━━━ Records shown
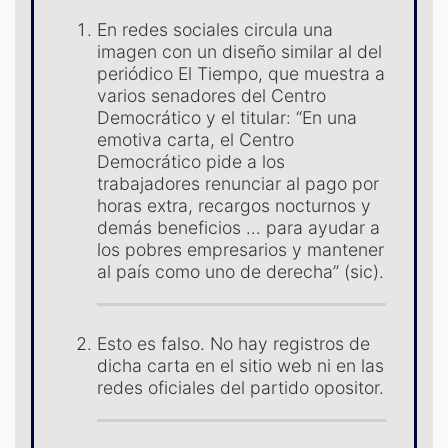
En redes sociales circula una
imagen con un diseño similar al del
periódico El Tiempo, que muestra a
varios senadores del Centro
Democrático y el titular: “En una
emotiva carta, el Centro
S
Democrático pide a los
trabajadores renunciar al pago por
horas extra, recargos nocturnos y
demás beneficios … para ayudar a
los pobres empresarios y mantener
al país como uno de derecha” (sic).
Esto es falso. No hay registros de
dicha carta en el sitio web ni en las
redes oficiales del partido opositor.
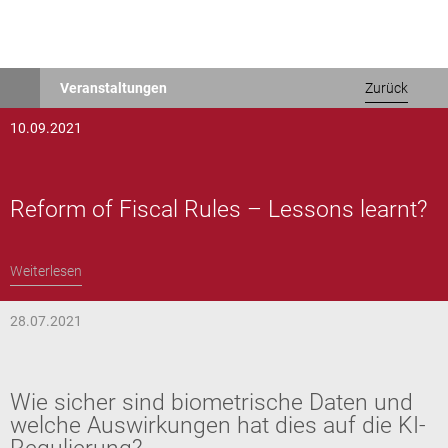
Direkt
Veranstaltungen
Zurück
zum
Inhalt
10.09.2021
Reform of Fiscal Rules – Lessons learnt?
Weiterlesen
28.07.2021
Wie sicher sind biometrische Daten und
welche Auswirkungen hat dies auf die KI-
━━━━━━
Go through the entries above and copy each line with "redes" in it.

▶ _Task response_
En redes sociales circula una
redes oficiales del partido opositor.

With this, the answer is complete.